The levels of alpha-1-antitrypsin (SERPINA1), apolipoprotein A-I (APOA1), haptoglobin (HP), FBLN1, plasma protease C1 inhibitor (SERPING1), and THBS1 were further determined by ELISA using serum from individual AD patients and healthy subjects. Although the proteins CLU, S100-A8, and S100A9 have not been identified in iTRAQ analysis, CLU was proposed as a candidate biomarker for AD in previous studies [15, 16]. S100A8/A9 proteins are pro-inflammatory proteins and predominantly expressed in phagocytes, which have high intrinsic amyloid-forming capacities and may lead to their amyloid depositions and contribute to AD pathogenesis [17]. The peptides associated with S100A8 and S100A9 were observed with a significant increase in the urine of AD patients compared to healthy controls (our unpublished data). Thus, CLU, S100-A8, and S100-A9 were selected for verification by ELISA. For ELISA analysis, commercial ELISA kits were obtained from Uscn Life Science Inc. (Wuhan, China) and the protein concentrations were measured according to the manufacturer’s instructions. For each treatment, the ELISA results were normalized with total protein concentration. The protein concentrations were determined by BCA protein assay kit (Beyotime, Jiangsu, China).

Bioinformatics analysis

Differentially expressed proteins in AD from the present study were entered to the DAVID (Database for Annotation, Visualization and Integrated Discovery) database (http://david.abcc.ncifcrf.gov) for functional classifications and GO enrichment analysis. Pathways were elucidated according to the KEGG pathway, PANTHER pathway, and REACTOME pathway. The related disease was analyzed based on the genetic association database (GAD) disease and GAD disease class. The protein-protein interaction (PPI) networks associated with these proteins were generated through a multi-omics data analysis tool OmicsBean (http://www.omicsbean.com:88/), which including protein-protein interaction, KEGG pathway enrichment, and biological process enrichment. The web-based tool LENS (Enrichment and Network Studies of human proteins, http://severus.dbmi.pitt.edu/LENS/) was further used to determine the interaction of these proteins between them and connects it.

Statistical analysis

These data are presented as mean±standard error of the mean (SEM) and statistical analyses were performed by the two-tailed Student’s t-test. p < 0.05 was considered significantly different between the AD and healthy controls.

RESULTS

Identification of differentially expressed serum proteins between AD and healthy persons by iTRAQ analysis

Depleted serum protein samples were analyzed by iTRAQ analysis. A total of 553 serum proteins were successfully identified, out of which 279 and 386 serum proteins were identified in E1 and E2, respectively.
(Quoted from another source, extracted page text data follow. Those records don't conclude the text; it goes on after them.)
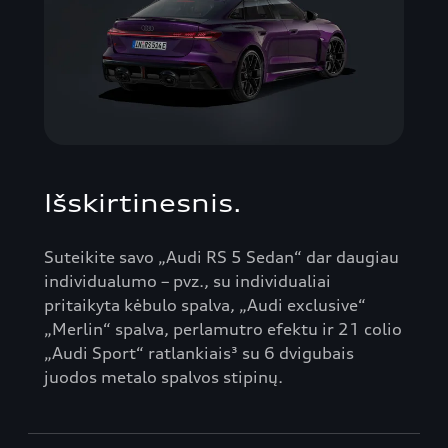
Išskirtinesnis.
Suteikite savo „Audi RS 5 Sedan“ dar daugiau
individualumo – pvz., su individualiai
pritaikyta kėbulo spalva, „Audi exclusive“
„Merlin“ spalva, perlamutro efektu ir 21 colio
„Audi Sport“ ratlankiais³ su 6 dvigubais
juodos metalo spalvos stipinų.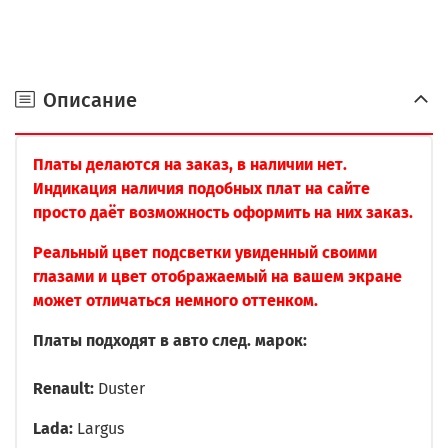
Описание
Платы делаются на заказ, в наличии нет.
Индикация наличия подобных плат на сайте
просто даёт возможность оформить на них заказ.
Реальный цвет подсветки увиденный своими
глазами и цвет отображаемый на вашем экране
может отличаться немного оттенком.
Платы подходят в авто след. марок:
Renault:
Duster
Lada:
Largus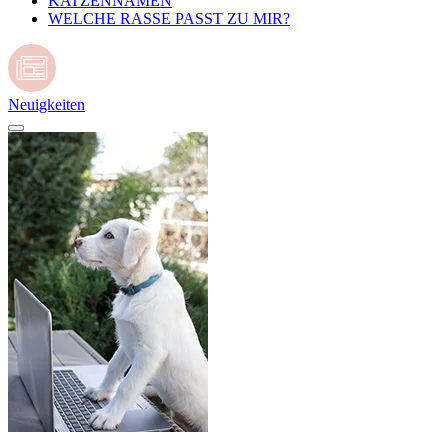
KATZENNAMEN
WELCHE RASSE PASST ZU MIR?
Neuigkeiten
Comparing the proteins, 112 proteins were found to be common among the two experiments (Fig. 1B), suggesting that the two approaches with depletion of high-abundant proteins give complementary results. As expected, more proteins were detected by Multiple Affinity Removal Column. Additionally, in E1, quantitative analyses revealed that 19 proteins in group 1 and 18 proteins in group 2 were altered in AD patients’ serum compared with that in healthy controls. Among them, 11 proteins were identified to be in common within the two groups and shown in Table 1, meanwhile 10 proteins were found downregulated dramatically and 1 protein upregulated in AD patients. The downregulated proteins identified are SERPINA3, APOA1, apolipoprotein B-100 (APOB), AZGP1, complement factor B (CFB), CP, ITIH1, inter-alpha-trypsin inhibitor heavy chain H2 (ITIH2), HP, and SERPINA1. The upregulated protein was gelsolin (GSN). In E2, 11, 11 and 13 proteins were identified as differentially expressed proteins between AD patients and healthy subjects in the group 1, group 2, and group 3, respectively, and 12 proteins were common among the three groups (Table 2). Among these common proteins, 5 of them were significantly upregulated and 7 were noticeably downregulated. The upregulated proteins were identified as AFM, FBLN1, fibrinogen alpha chain (FGA), fibrinogen beta chain (FGB), and fibrinogen gamma chain (FGG). The downregulated proteins were CP, inter-alpha-trypsin inhibitor heavy chain H4 (ITIH4), fibronectin (FN1), platelet basic protein (PPBP), plasma protease C1 inhibitor (SERPING1), thrombospondin-1 (THBS1), and von willebrand factor (VWF). CP was found to be common in both E1 and E2.

Validation of differential expression proteins by western blot and ELISA analyses

Based on comparison with the previous studies and bioinformatics analysis, we selected 10 proteins involved in different pathological processes for validation. By western blot analysis, the expression levels of CP, ITIH1, and SERPINA3 were detected in the serum samples from 6 individuals with AD and 6 age- and sex-matched healthy controls. As shown in Fig. 2, densitometry analysis of western blots revealed downregulation of CP, ITIH1, and SERPINA3 in AD patients (p < 0.05), which confirmed the results obtained in iTRAQ experiment.

Six differentially expressed serum proteins were selected for ELISA analysis. Consistent with the iTRAQ results, significant decrease in the serum levels of APOA1, HP, SERPINA1, and SERPING1 in the AD patients were detected (Fig. 3). Two proteins include FBLN1 and THBS1, which were reported for the first time to be decreased in AD serum, were also validated to be consistent with the results of iTRAQ analysis as shown in Fig. 3C and F.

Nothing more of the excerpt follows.